As a media commentator on strategic and operational issues touching on the policing, conflict management, rule of law and internal security, I have always guarded myself against the intellectual degradation that goes with opinion makers who are true to the wisdom of remaining on the path of ideas and events rather than veer into the more trampled trail of attacking individuals and crucifying personalities.

This is because focus on personalities allows prejudice, kills objectivity and reduces one to a gossiping hatemonger.

Editors will tell you that they know an opinion editorial contributor has reached his sell-by-date when they start wasting precious space discussing people.

Spreading malice against others is simply not an accepted genre in journalism.

Secondly, like any intellectual pursuit, serious journalism demands honesty and does not allow pseudonyms especially when the author is carrying out a campaign for public appointment and their only weapon is character assignation of their real or perceived rivals.

The Constitution of Kenya has allowed open competition for public appointments and those vying should declare their interest in good faith. Prof James ole Kiyiapi led the way by declaring interest in the highest office in the land while still a sitting civil servant.

Not that Gerezani’s camouflage is that effective. I know him and really sympathise with his bumpy ride in the civil service.

When we left university, Gerezani quickly became one of the blue-eyed boys of the Nyayo system and landed an appointment as a special District Officer. Like nature would have it, when things changed, there was no promotion to DC and he joined the most maligned career in Kenya.

settling old scores

True Gerezani worked hard, but some obscure posting again, interrupted the grand march to power and influence.

This former deputy service commander was again tempted to spread malice against colleagues and his devotion to duty and age considerations overshadowed a brilliant comeback.

I believe this was the point he declared himself a prisoner and adopted the name John Gerezani?

I have never understood a system that will deny an energetic, innovative and hardworking civil servant an opportunity to serve simply because he is not beyond a little malice (like the one that occasionally drives the Gerezani articles) and  sycophancy in their long career.

I am an admirer or Gerezani’s command of English language and fairly good inside knowledge of the police and prisons services.

However, I wish Gerezani would devote the word-space offered him with well researched, forward looking pieces. I’m not sure settling old scores and discrediting real or imagined competition will take the writer very far.

However much Gerezani may desire the appointment of an Inspector General of Police to be done immediately, why not wait, and when the time comes, throw the fight of his life.

Otherwise, the Gerezani pieces are quickly sliding into needless hate speech. Going by the calls, I received after the 30th May piece in The Standard, I also suspect Gerezani is also attracting the wrong kind of attention to himself.  However, I wish to briefly respond to a few salient issues he raised.

One: Policing is so contextual that the highest professional standards are those that meet local policing needs of communities. If this columnist is one those waiting to see British policemen in our streets then he is sorely mistaken.

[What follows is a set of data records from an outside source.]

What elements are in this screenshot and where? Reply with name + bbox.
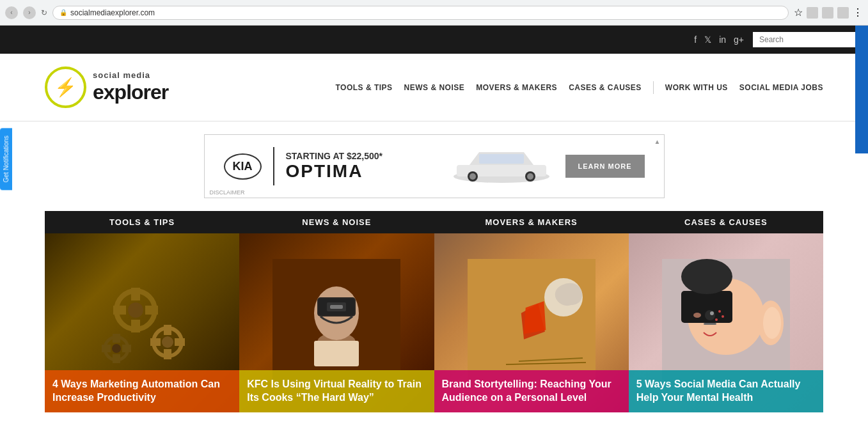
star-icon[interactable]: ☆ <box>794 6 803 19</box>
ad-icon: ▲ <box>654 138 661 145</box>
address-bar[interactable]: 🔒 socialmediaexplorer.com <box>52 6 789 20</box>
card-header-cases-causes: CASES & CAUSES <box>629 211 823 233</box>
autumn-svg <box>468 259 596 387</box>
ad-starting-price: STARTING AT $22,500* <box>286 151 438 161</box>
svg-rect-47 <box>681 259 732 294</box>
svg-rect-24 <box>122 345 131 352</box>
twitter-icon[interactable]: 𝕏 <box>704 35 711 45</box>
facebook-icon[interactable]: f <box>694 35 697 45</box>
svg-point-20 <box>112 344 121 353</box>
nav-work-with-us[interactable]: WORK WITH US <box>665 83 728 92</box>
svg-rect-18 <box>175 338 185 346</box>
site-header: ⚡ social media explorer TOOLS & TIPS NEW… <box>0 54 868 121</box>
url-text: socialmediaexplorer.com <box>70 8 155 17</box>
svg-point-8 <box>128 302 143 318</box>
vr-svg <box>272 259 400 387</box>
browser-actions: ☆ ⋮ <box>794 6 863 19</box>
svg-rect-6 <box>479 154 524 164</box>
svg-rect-21 <box>113 334 120 343</box>
nav-news-noise[interactable]: NEWS & NOISE <box>404 83 465 92</box>
logo-line1: social media <box>93 70 168 81</box>
browser-chrome: ‹ › ↻ 🔒 socialmediaexplorer.com ☆ ⋮ <box>0 0 868 26</box>
extension-icon-2[interactable] <box>822 7 833 19</box>
svg-point-3 <box>470 173 476 180</box>
refresh-button[interactable]: ↻ <box>41 8 47 17</box>
svg-rect-15 <box>164 325 171 335</box>
back-button[interactable]: ‹ <box>5 6 18 19</box>
card-header-tools-tips: TOOLS & TIPS <box>45 211 239 233</box>
svg-point-45 <box>722 315 724 318</box>
card-tools-tips: TOOLS & TIPS <box>45 211 239 412</box>
svg-point-5 <box>527 173 533 180</box>
logo-circle: ⚡ <box>45 66 86 108</box>
svg-point-44 <box>718 310 721 313</box>
ad-disclaimer: DISCLAIMER <box>210 189 245 196</box>
forward-button[interactable]: › <box>23 6 36 19</box>
main-nav: TOOLS & TIPS NEWS & NOISE MOVERS & MAKER… <box>335 81 823 94</box>
svg-rect-22 <box>113 354 120 363</box>
menu-icon[interactable]: ⋮ <box>853 6 863 19</box>
svg-rect-30 <box>330 305 343 309</box>
compass-icon: ⚡ <box>54 77 77 98</box>
extension-icon-3[interactable] <box>837 7 849 19</box>
svg-point-43 <box>693 313 701 318</box>
svg-rect-17 <box>150 338 161 346</box>
nav-tools-tips[interactable]: TOOLS & TIPS <box>335 83 392 92</box>
social-icons: f 𝕏 in g+ <box>694 35 744 45</box>
doll-svg <box>662 259 790 387</box>
card-title-movers-makers: Brand Stortytelling: Reaching Your Audie… <box>434 370 629 412</box>
learn-more-button[interactable]: LEARN MORE <box>565 155 645 178</box>
card-cases-causes: CASES & CAUSES 5 Ways Social Media <box>629 211 823 412</box>
svg-rect-12 <box>145 306 158 315</box>
logo-area: ⚡ social media explorer <box>45 66 168 108</box>
svg-rect-32 <box>314 341 359 366</box>
content-grid: TOOLS & TIPS <box>45 211 823 412</box>
lock-icon: 🔒 <box>59 9 67 16</box>
kia-logo: KIA <box>224 153 262 180</box>
notifications-panel[interactable]: Get Notifications <box>0 128 12 190</box>
svg-rect-16 <box>164 349 171 359</box>
svg-point-49 <box>763 307 781 339</box>
nav-separator <box>653 81 654 94</box>
logo-line2: explorer <box>93 80 168 104</box>
card-title-news-noise: KFC Is Using Virtual Reality to Train It… <box>239 370 434 412</box>
ad-model-name: OPTIMA <box>286 161 438 182</box>
card-header-movers-makers: MOVERS & MAKERS <box>434 211 629 233</box>
card-title-tools-tips: 4 Ways Marketing Automation Can Increase… <box>45 370 239 412</box>
svg-rect-9 <box>131 288 140 301</box>
svg-point-41 <box>710 311 714 315</box>
right-blue-bar <box>855 26 868 153</box>
svg-point-14 <box>162 336 173 348</box>
search-input[interactable] <box>753 32 855 47</box>
nav-movers-makers[interactable]: MOVERS & MAKERS <box>476 83 557 92</box>
linkedin-icon[interactable]: in <box>719 35 726 45</box>
car-svg <box>450 146 553 184</box>
gears-svg <box>78 259 206 387</box>
svg-rect-10 <box>131 320 140 332</box>
svg-rect-42 <box>704 323 716 325</box>
ad-divider <box>273 147 274 185</box>
svg-rect-11 <box>113 306 126 315</box>
extension-icon-1[interactable] <box>807 7 818 19</box>
googleplus-icon[interactable]: g+ <box>734 35 744 45</box>
ad-text-area: STARTING AT $22,500* OPTIMA <box>286 151 438 182</box>
card-title-cases-causes: 5 Ways Social Media Can Actually Help Yo… <box>629 370 823 412</box>
top-bar: f 𝕏 in g+ <box>0 26 868 54</box>
ad-banner: ▲ KIA STARTING AT $22,500* OPTIMA LEARN … <box>204 134 665 198</box>
ad-car-image <box>450 146 553 187</box>
svg-point-40 <box>705 310 715 320</box>
logo-text: social media explorer <box>93 70 168 105</box>
card-movers-makers: MOVERS & MAKERS Brand Stortytelling: Rea… <box>434 211 629 412</box>
card-header-news-noise: NEWS & NOISE <box>239 211 434 233</box>
card-news-noise: NEWS & NOISE KFC Is Using Virtual Realit… <box>239 211 434 412</box>
nav-social-media-jobs[interactable]: SOCIAL MEDIA JOBS <box>739 83 823 92</box>
svg-rect-23 <box>102 345 111 352</box>
svg-point-46 <box>715 318 718 321</box>
nav-cases-causes[interactable]: CASES & CAUSES <box>569 83 642 92</box>
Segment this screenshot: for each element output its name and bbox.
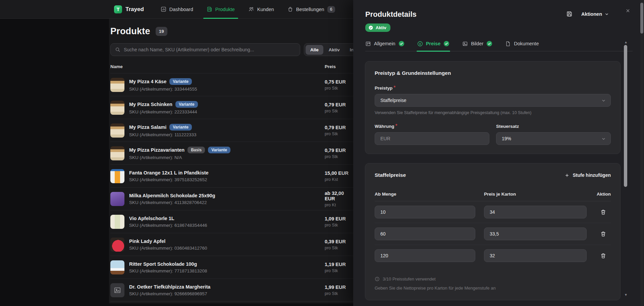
- drawer-scrollbar-thumb[interactable]: [624, 45, 627, 187]
- menge-input[interactable]: [375, 206, 475, 218]
- product-price-unit: pro Stk: [325, 109, 353, 113]
- product-thumbnail: [110, 123, 124, 138]
- tier-table-header: Ab Menge Preis je Karton Aktion: [375, 192, 611, 201]
- svg-text:€: €: [419, 42, 421, 45]
- product-thumbnail: [110, 146, 124, 160]
- product-name: My Pizza 4 Käse: [129, 79, 166, 84]
- tab-label: Bilder: [471, 41, 483, 46]
- product-price: 0,75 EUR: [325, 79, 353, 85]
- status-filter: Alle Aktiv Inaktiv: [304, 43, 353, 56]
- check-circle-icon: [398, 41, 405, 47]
- product-name: My Pizza Pizzavarianten: [129, 147, 184, 153]
- table-row[interactable]: My Pizza 4 Käse Variante SKU (Artikelnum…: [110, 73, 353, 96]
- dashboard-icon: [161, 6, 166, 12]
- product-name: Milka Alpenmilch Schokolade 25x90g: [129, 193, 215, 198]
- chevron-down-icon: [601, 98, 606, 103]
- preis-input[interactable]: [484, 249, 587, 262]
- chevron-down-icon: [601, 137, 606, 141]
- delete-tier-button[interactable]: [597, 250, 609, 261]
- table-row[interactable]: Milka Alpenmilch Schokolade 25x90g SKU (…: [110, 188, 353, 210]
- delete-tier-button[interactable]: [597, 228, 609, 240]
- product-thumbnail: [110, 192, 124, 206]
- tier-row: [375, 201, 611, 223]
- orders-icon: [287, 6, 293, 12]
- euro-icon: €: [417, 41, 423, 47]
- check-circle-icon: [486, 41, 492, 47]
- search-icon: [115, 47, 120, 52]
- product-sku: SKU (Artikelnummer): 6186748354446: [129, 223, 207, 228]
- filter-aktiv[interactable]: Aktiv: [324, 45, 344, 55]
- column-header-price: Preis: [325, 64, 353, 69]
- tab-label: Dokumente: [514, 41, 539, 46]
- table-row[interactable]: Vio Apfelschorle 1L SKU (Artikelnummer):…: [110, 210, 353, 233]
- basis-badge: Basis: [187, 147, 205, 153]
- scroll-up-arrow[interactable]: ▲: [624, 40, 628, 44]
- product-sku: SKU (Artikelnummer): 333444555: [129, 87, 197, 92]
- actions-button[interactable]: Aktionen: [581, 11, 609, 17]
- tier-prices-card: Staffelpreise Stufe hinzufügen Ab Menge …: [365, 163, 621, 300]
- product-price: ab 32,00 EUR: [325, 191, 353, 201]
- product-thumbnail: [110, 238, 124, 252]
- page-scrollbar[interactable]: [640, 0, 643, 306]
- tab-bilder[interactable]: Bilder: [462, 41, 492, 47]
- table-row[interactable]: My Pizza Salami Variante SKU (Artikelnum…: [110, 119, 353, 142]
- column-header-menge: Ab Menge: [375, 192, 475, 197]
- tier-row: [375, 223, 611, 245]
- steuersatz-value: 19%: [502, 136, 511, 141]
- steuersatz-select[interactable]: 19%: [496, 132, 611, 145]
- customers-icon: [248, 6, 254, 12]
- brand[interactable]: T Trayed: [114, 0, 144, 18]
- menge-input[interactable]: [375, 249, 475, 262]
- filter-inaktiv[interactable]: Inaktiv: [345, 45, 353, 55]
- preis-input[interactable]: [484, 206, 587, 218]
- save-icon[interactable]: [566, 11, 573, 17]
- product-list-panel: Produkte 19 Alle Aktiv Inaktiv Name Prei…: [109, 19, 353, 303]
- scroll-down-arrow[interactable]: ▼: [624, 293, 628, 297]
- table-row[interactable]: Ritter Sport Schokolade 100g SKU (Artike…: [110, 256, 353, 279]
- orders-count-badge: 6: [327, 6, 335, 13]
- actions-label: Aktionen: [581, 11, 602, 17]
- tab-allgemein[interactable]: Allgemein: [365, 41, 405, 47]
- table-row[interactable]: My Pizza Pizzavarianten Basis Variante S…: [110, 142, 353, 165]
- search-input[interactable]: [124, 47, 296, 52]
- trash-icon: [600, 209, 606, 215]
- check-circle-icon: [443, 41, 449, 47]
- required-asterisk: *: [393, 85, 395, 91]
- preis-input[interactable]: [484, 227, 587, 240]
- product-thumbnail: [110, 101, 124, 115]
- tab-dokumente[interactable]: Dokumente: [505, 41, 539, 47]
- nav-item-dashboard[interactable]: Dashboard: [159, 0, 195, 18]
- card-title: Preistyp & Grundeinstellungen: [375, 70, 611, 76]
- table-row[interactable]: My Pizza Schinken Variante SKU (Artikeln…: [110, 96, 353, 119]
- nav-item-kunden[interactable]: Kunden: [246, 0, 276, 18]
- product-sku: SKU (Artikelnummer): 0360483412760: [129, 246, 207, 251]
- tab-preise[interactable]: € Preise: [417, 41, 450, 47]
- tier-usage-text: 3/10 Preisstufen verwendet: [383, 276, 436, 282]
- delete-tier-button[interactable]: [597, 206, 609, 218]
- waehrung-input[interactable]: [375, 132, 489, 145]
- product-sku: SKU (Artikelnummer): 111222333: [129, 132, 197, 137]
- product-price-unit: pro Stk: [325, 246, 353, 250]
- menge-input[interactable]: [375, 227, 475, 240]
- table-row[interactable]: Pink Lady Apfel SKU (Artikelnummer): 036…: [110, 233, 353, 256]
- trayed-logo-icon: T: [114, 5, 122, 13]
- product-price: 0,79 EUR: [325, 102, 353, 107]
- tab-label: Allgemein: [374, 41, 395, 46]
- product-price: 1,09 EUR: [325, 216, 353, 221]
- nav-item-bestellungen[interactable]: Bestellungen 6: [285, 0, 337, 18]
- table-row[interactable]: Dr. Oetker Tiefkühlpizza Margherita SKU …: [110, 279, 353, 302]
- page-scrollbar-thumb[interactable]: [640, 3, 643, 34]
- filter-alle[interactable]: Alle: [306, 45, 323, 55]
- variant-badge: Variante: [175, 101, 198, 108]
- table-row[interactable]: Fanta Orange 12x1 L in Pfandkiste SKU (A…: [110, 165, 353, 188]
- nav-item-produkte[interactable]: Produkte: [205, 0, 237, 18]
- add-icon: [565, 173, 570, 178]
- trash-icon: [600, 253, 606, 259]
- preistyp-select[interactable]: Staffelpreise: [375, 94, 611, 107]
- status-label: Aktiv: [376, 25, 386, 30]
- nav-item-label: Kunden: [257, 7, 274, 12]
- nav-item-label: Produkte: [215, 7, 235, 12]
- add-tier-button[interactable]: Stufe hinzufügen: [565, 172, 611, 178]
- tier-row: [375, 245, 611, 266]
- product-price: 0,79 EUR: [325, 125, 353, 130]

There are cross-cutting tenets but no duplicates for social services. Please refer to our new training manuals and the new national police service laws.

Two: quite a number of us have made our mark. We have immortalised our experience in writing including the work in progress book on post-Independence management of strategic change in the Kenya Police and even scored A grades.

Three: when Gerezani appointed himself an analyst of my articles, did it ever occur to him that some of us write well researched articles, whose ideas borrow heavily from research in the rule of law, conflict management, political science, philosophy, security and criminology as they apply to our contemporary situation?

They are not campaign pieces to improve public approval ratings. So, how can you reduce great discourse to “Kiraithe-speak”?

Four: When the Commissioner of Police engages Kenyans on how to flush out and disable criminal gangs, he is not engaging in cheap propaganda.

He is discharging his professional mandate of mobilising the public for law and order. The Commissioner cannot afford such luxury as history will not judge his utterances and actions with the same measure as a bitter columnists. Neither the Commissioner, nor I wish to extend this debate from here on.

The writer is the Police Spokesperson.